Every entry below should be returned exactly as it appears, with pictures left out.

——

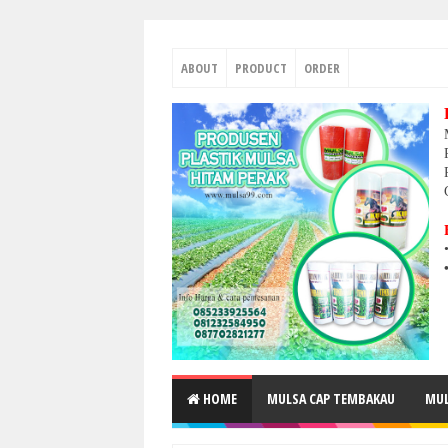
ABOUT
PRODUCT
ORDER
HOME
MULSA CAP TEMBAKAU
MUL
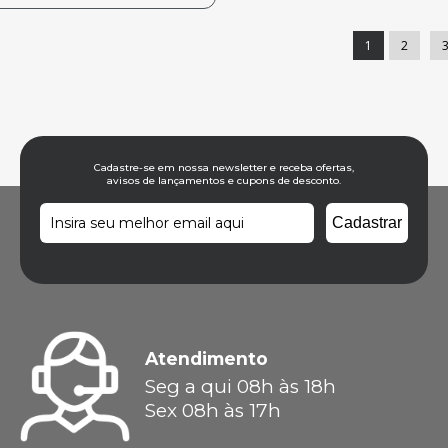
1
2
Cadastre-se em nossa newsletter e receba ofertas,
avisos de lançamentos e cupons de desconto.
Atendimento
Seg a qui 08h às 18h
Sex 08h às 17h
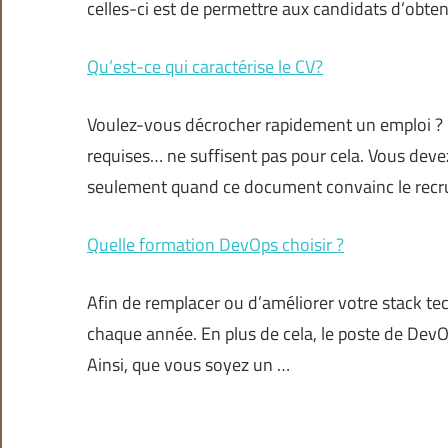
celles-ci est de permettre aux candidats d’obt
Qu’est-ce qui caractérise le CV?
Voulez-vous décrocher rapidement un emploi ? 
requises… ne suffisent pas pour cela. Vous devez 
seulement quand ce document convainc le recr
Quelle formation DevOps choisir ?
Afin de remplacer ou d’améliorer votre stack te
chaque année. En plus de cela, le poste de DevO
Ainsi, que vous soyez un …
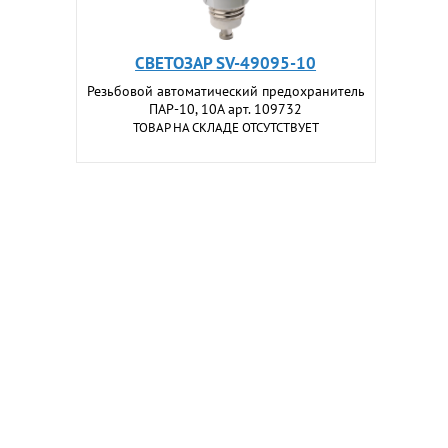
СВЕТОЗАР SV-49095-10
Резьбовой автоматический предохранитель
ПАР-10, 10А арт. 109732
ТОВАР НА СКЛАДЕ ОТСУТСТВУЕТ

——

• _Answer box_:
ABOUT
PRODUCT
ORDER
HOME
MULSA CAP TEMBAKAU
MUL
1
2
Cadastre-se em nossa newsletter e receba ofertas,
avisos de lançamentos e cupons de desconto.
Atendimento
Seg a qui 08h às 18h
Sex 08h às 17h
celles-ci est de permettre aux candidats d’obt
Qu’est-ce qui caractérise le CV?
Voulez-vous décrocher rapidement un emploi ? 
requises… ne suffisent pas pour cela. Vous devez 
seulement quand ce document convainc le recr
Quelle formation DevOps choisir ?
Afin de remplacer ou d’améliorer votre stack te
chaque année. En plus de cela, le poste de DevO
Ainsi, que vous soyez un …
СВЕТОЗАР SV-49095-10
Резьбовой автоматический предохранитель
ПАР-10, 10А арт. 109732
ТОВАР НА СКЛАДЕ ОТСУТСТВУЕТ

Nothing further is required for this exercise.